All amusement aside, some of the lessons contained herein are:
1. Even simple and innocent activities are often different for people of color.
Remember that this whole thing started with me simply walking down the street. When people of color are singled out by police, it’s a common thought process for people to comb the details of the situation for that supposed other factor, you know, the REAL reason why that person looked suspicious enough to be stopped and questioned. Surely they must have done something wrong. People who know me tend to take for granted that their view of me as not suspicious will be shared by others, so when they hear me tell stories like this, they are befuddled. There’s no other factor here! Why did they stop YOU???
2. Being a girl helps sometimes.
Popular belief has it that as a black girl, I might shoplift during store hours, but I probably won’t burglarize the store after dark. I might be rude and obnoxious to the shop staff, but I probably won’t bust out the shop window with a brick or vandalize all the pretty buildings. Throw perfectly spoken standard English into the mix and sometimes all imagined potential slights are forgiven no matter what the time of day. The point here is, there’s not a lot for me to do at night that looks suspicious, so long as I come across as female to whoever is watching. Women are the ones suspicious things are supposed to happen to at night. The huge difference in treatment that I received from Cop1 and Cop2 and watching the pudgy bald cop re-calculate everything he had seen that night in an entirely new context and drive away probably embarrassed and confused illustrate this best.

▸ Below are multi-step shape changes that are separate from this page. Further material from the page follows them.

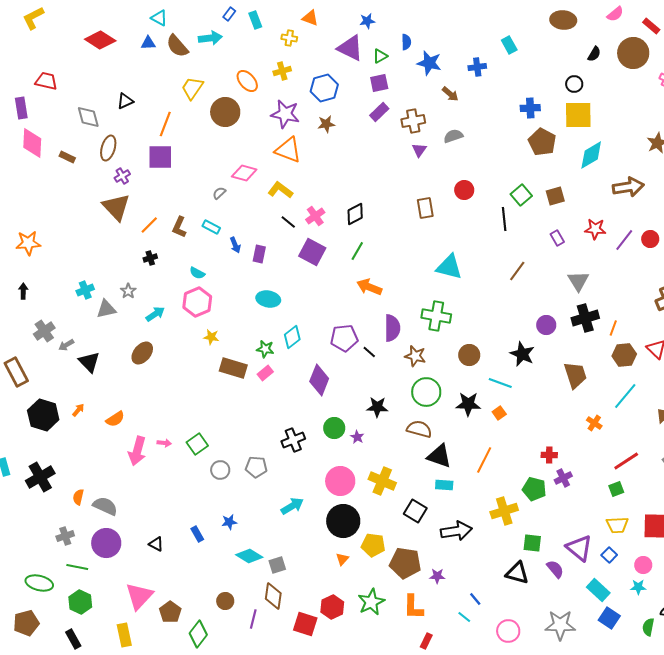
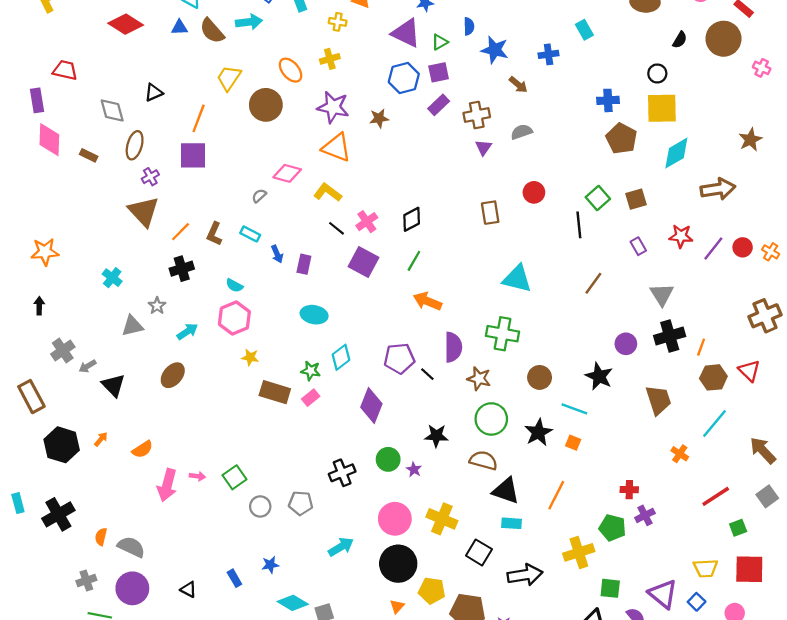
blue hexagon: (324, 88) -> (404, 78), moved
black cross: (150, 258) -> (182, 269), size x1.5
cyan cross: (85, 290) -> (112, 278), moved, turned -30
black star: (468, 404) -> (538, 432), turned -30
orange square: (499, 413) -> (573, 443), turned -32
green square: (616, 489) -> (738, 528), moved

3. Despite any precautions or guidelines we may take, whether or not someone sees us as suspicious is largely out of our control.

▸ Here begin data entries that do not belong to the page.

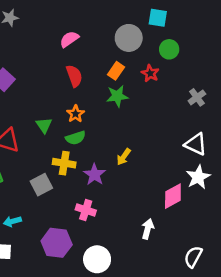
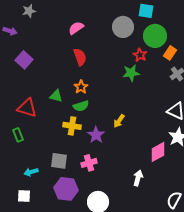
green circle: (169, 49) -> (155, 36), size x1.5
orange rectangle: (116, 71) -> (170, 53), moved
green star: (117, 96) -> (131, 73), moved
green triangle: (44, 125) -> (56, 96), turned -40
gray square: (41, 185) -> (59, 161), moved, turned 36
pink cross: (86, 210) -> (89, 163), turned -35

We can follow the law to the letter, build a fence around it to make sure we don’t break it by accident, and do everything in our power to do all the right things to make ourselves look non-threatening, but for some people, dark skin is all that is needed for us to look suspicious to them. Some people can’t seem to accept that this is true. This is why some people saw fit to make Trayvon Martin’s murder earlier this year, an issue of him looking suspicious by wearing clothing nearly every American teenager has in their wardrobe and wears regularly without issue. If I couldn’t even fully guarantee that I’d be perceived as male or female by everyone I encountered through the course of this one night, how much more so are my character and my intentions open to interpretation by each individual I come across? As much as I take a somewhat sick and risky pleasure in the absurdity of it all, the ways people choose to extrapolate on my simply walking down the street are completely out of my hands.The truth is that no matter how hard we work to counter stereotypes ourselves, there are still people who won’t be satisfied by our efforts. There are people who we will scare no matter what we do. There are people who we will never be well-behaved enough for and who we can never prove our innocence to. If we wanted to make ourselves 100% safe from prejudice, our only option would be to disappear.